Changement de la constitution au Congo : «Ceux qui ont ouvert cette boîte ne savent plus quoi en tirer»

Changement de la constitution au Congo : «Ceux qui ont ouvert cette boîte ne savent plus quoi en tirer»

René Serge Blanchard Oba

René Serge Blanchard, le président du Mouvement pour la solidarité et la démocratie (MSD), membre de la majorité présidentielle

C’est à la faveur d’une conférence de presse, le 11 juin à Brazzaville, que le président du Mouvement pour la solidarité et la démocratie (MSD), membre de la majorité présidentielle, a lancé le mouvement « Alternance 2016 ».

La remise sous le boisseau de la parole sociale, la mise au pas de la justice, l’atteinte aux libertés fondamentales, l’opacité de la gestion des finances publiques et le changement de la Constitution du 20 janvier 2002 ont été les motivations de la création de ce mouvement.

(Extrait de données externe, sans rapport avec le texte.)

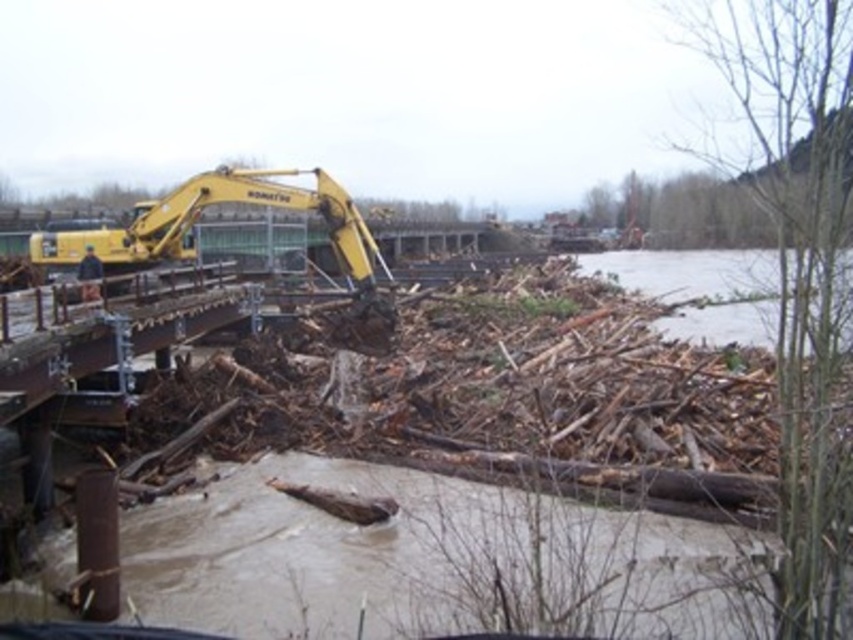 You are a construction worker who needs to cross from the excavator to the water to check the water quality. Is the path between the yellow metallic excavator at upper left and the brown muddy water at lower right passable?

The yellow metallic excavator at upper left is to the left of brown muddy water at lower right, so the path between them is passable as they are positioned side by side horizontally.

You are a construction worker who needs to move a heavy log from the debris pile to the riverbank. Which excavator, the yellow rubber excavator at upper left or the yellow metallic excavator at upper left, should you choose for the job?

You should choose the yellow rubber excavator at upper left because it is larger in size than the yellow metallic excavator at upper left, making it more capable of handling heavy logs.

You are a construction worker assessing the site layout. You need to determine if there is enough space to maneuver the yellow metallic excavator at upper left around the brown muddy water at lower right. Based on their sizes, can you confirm if this is possible?

The yellow metallic excavator at upper left occupies less space than brown muddy water at lower right, so there should be sufficient space to maneuver the excavator around the muddy water area. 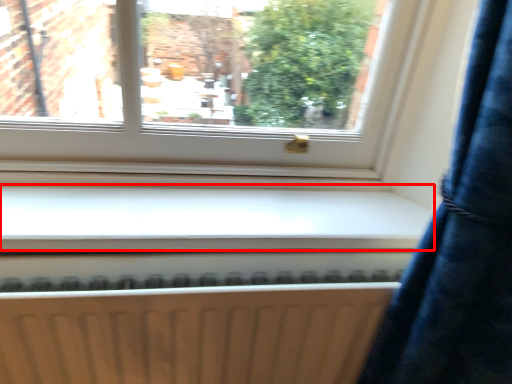 Question: In this image, where is window sill (annotated by the red box) located relative to radiator?

Choices:
 (A) left
 (B) right

Answer: (B) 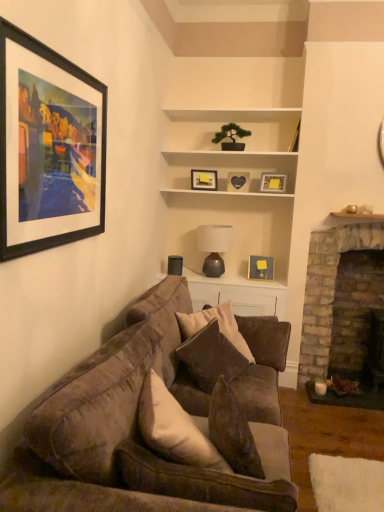 Question: Is white matte cabinet at center thinner than brick fireplace at right?

Choices:
 (A) no
 (B) yes

Answer: (B)

Question: From a real-world perspective, is white matte cabinet at center below brick fireplace at right?

Choices:
 (A) no
 (B) yes

Answer: (A)

Question: From a real-world perspective, is white matte cabinet at center physically above brick fireplace at right?

Choices:
 (A) yes
 (B) no

Answer: (A)

Question: From the image's perspective, is white matte cabinet at center below brick fireplace at right?

Choices:
 (A) yes
 (B) no

Answer: (B)

Question: Does white matte cabinet at center have a smaller size compared to brick fireplace at right?

Choices:
 (A) yes
 (B) no

Answer: (A)

Question: From the image's perspective, is velvet brown couch at lower left, which is counted as the second studio couch, starting from the back, positioned above or below matte gray lamp at center?

Choices:
 (A) above
 (B) below

Answer: (B)

Question: Based on their positions, is velvet brown couch at lower left, which appears as the first studio couch when viewed from the front, located to the left or right of matte gray lamp at center?

Choices:
 (A) left
 (B) right

Answer: (A)

Question: Considering their positions, is velvet brown couch at lower left, which appears as the first studio couch when viewed from the front, located in front of or behind matte gray lamp at center?

Choices:
 (A) front
 (B) behind

Answer: (A)

Question: From a real-world perspective, is velvet brown couch at lower left, which is counted as the second studio couch, starting from the back, above or below matte gray lamp at center?

Choices:
 (A) above
 (B) below

Answer: (B)

Question: Is wooden heart at center, marked as the 3th picture frame in a left-to-right arrangement, in front of or behind matte gray lamp at center in the image?

Choices:
 (A) front
 (B) behind

Answer: (B)

Question: From the image's perspective, is wooden heart at center, marked as the 3th picture frame in a left-to-right arrangement, located above or below matte gray lamp at center?

Choices:
 (A) above
 (B) below

Answer: (A)

Question: From a real-world perspective, is wooden heart at center, which is the third picture frame from back to front, positioned above or below matte gray lamp at center?

Choices:
 (A) above
 (B) below

Answer: (A)

Question: In terms of size, does wooden heart at center, acting as the 3th picture frame starting from the right, appear bigger or smaller than matte gray lamp at center?

Choices:
 (A) big
 (B) small

Answer: (B)

Question: Is matte gray lamp at center inside the boundaries of wooden heart at center, acting as the 3th picture frame starting from the right, or outside?

Choices:
 (A) outside
 (B) inside

Answer: (A)

Question: In the image, is matte gray lamp at center on the left side or the right side of wooden heart at center, marked as the 3th picture frame in a left-to-right arrangement?

Choices:
 (A) right
 (B) left

Answer: (B) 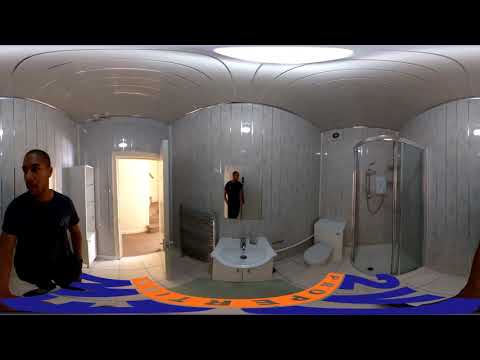 Find the location of a particular element. This screenshot has height=360, width=480. tile wall is located at coordinates (193, 146), (299, 145), (446, 153), (20, 121), (115, 130).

« Un Congo nouveau doit se dévoiler par notre action. C’est pourquoi « Alternance 2016″ incite à ne pas changer les règles de jeu pendant le match afin de favoriser à nos enfants le bénéfice d’un avenir autre que le nôtre. La culture de l’alternance forgée par une éducation démocratique de l’élite de demain serait mise au lieu de pérenniser des rancœurs sourdes. Si notre résolution est claire et nette quant au refus de changer la constitution, il nous plaît d’espérer que la hauteur de vue d’hommes d’État au long cours éclairera les uns et les autres et que sur une question mal abordée un noble sursaut puisse faire jaillir un consensus éclairé », a déclaré René Serge Blanchard Oba après avoir décliné les motivations, les grands axes et les objectifs de ce mouvement.

Pour René Serge Blanchard Oba, l’idée du changement de l’actuelle constitution se heurte à une coquille vide. En effet, dit-il, la boîte de Pandore ouverte par le Parti congolais du travail, principale force de la majorité présidentielle, pose un problème important. « Ceux qui ont ouvert cette boîte ne savent plus quoi en tirer. Modifier la constitution, c’est donner l’occasion au président actuel de briguer un troisième mandat. C’est clair, nous ne sommes pas favorables à cela. Nous estimons que le jeu démocratique implique une alternance », affirme-t-il. Et d’ajouter : « Dans cette dérive d’essence monarchique, le seul rempart c’est la prise de conscience citoyenne par tous les Congolais. Ainsi donc, face à un pouvoir en apesanteur sur la réalité, complètement fermé dans la seule industrie qui marche dans ce pays, la propagande, seul le génie populaire est le recours légitime ».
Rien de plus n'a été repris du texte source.